Each entry below should be echoed exactly, with pictures omitted.

Stored data entries
BEGIN
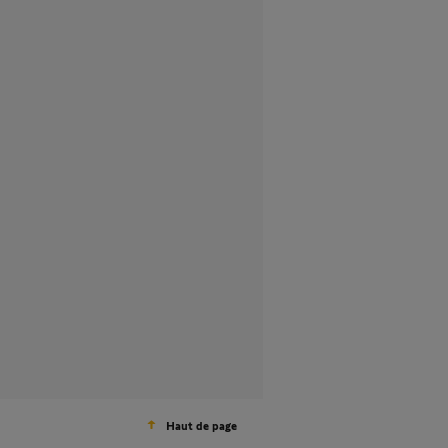
Haut de page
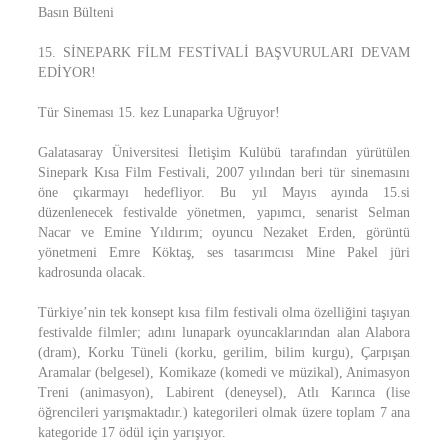
Basın Bülteni
15. SİNEPARK FİLM FESTİVALİ BAŞVURULARI DEVAM
EDİYOR!
Tür Sineması 15. kez Lunaparka Uğruyor!
Galatasaray Üniversitesi İletişim Kulübü tarafından yürütülen
Sinepark Kısa Film Festivali, 2007 yılından beri tür sinemasını
öne çıkarmayı hedefliyor. Bu yıl Mayıs ayında 15.si
düzenlenecek festivalde yönetmen, yapımcı, senarist Selman
Nacar ve Emine Yıldırım; oyuncu Nezaket Erden, görüntü
yönetmeni Emre Köktaş, ses tasarımcısı Mine Pakel jüri
kadrosunda olacak.
Türkiye’nin tek konsept kısa film festivali olma özelliğini taşıyan
festivalde filmler; adını lunapark oyuncaklarından alan Alabora
(dram), Korku Tüneli (korku, gerilim, bilim kurgu), Çarpışan
Aramalar (belgesel), Komikaze (komedi ve müzikal), Animasyon
Treni (animasyon), Labirent (deneysel), Atlı Karınca (lise
öğrencileri yarışmaktadır.) kategorileri olmak üzere toplam 7 ana
kategoride 17 ödül için yarışıyor.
END
## RESULT
Haut de page
Basın Bülteni
15. SİNEPARK FİLM FESTİVALİ BAŞVURULARI DEVAM
EDİYOR!
Tür Sineması 15. kez Lunaparka Uğruyor!
Galatasaray Üniversitesi İletişim Kulübü tarafından yürütülen
Sinepark Kısa Film Festivali, 2007 yılından beri tür sinemasını
öne çıkarmayı hedefliyor. Bu yıl Mayıs ayında 15.si
düzenlenecek festivalde yönetmen, yapımcı, senarist Selman
Nacar ve Emine Yıldırım; oyuncu Nezaket Erden, görüntü
yönetmeni Emre Köktaş, ses tasarımcısı Mine Pakel jüri
kadrosunda olacak.
Türkiye’nin tek konsept kısa film festivali olma özelliğini taşıyan
festivalde filmler; adını lunapark oyuncaklarından alan Alabora
(dram), Korku Tüneli (korku, gerilim, bilim kurgu), Çarpışan
Aramalar (belgesel), Komikaze (komedi ve müzikal), Animasyon
Treni (animasyon), Labirent (deneysel), Atlı Karınca (lise
öğrencileri yarışmaktadır.) kategorileri olmak üzere toplam 7 ana
kategoride 17 ödül için yarışıyor.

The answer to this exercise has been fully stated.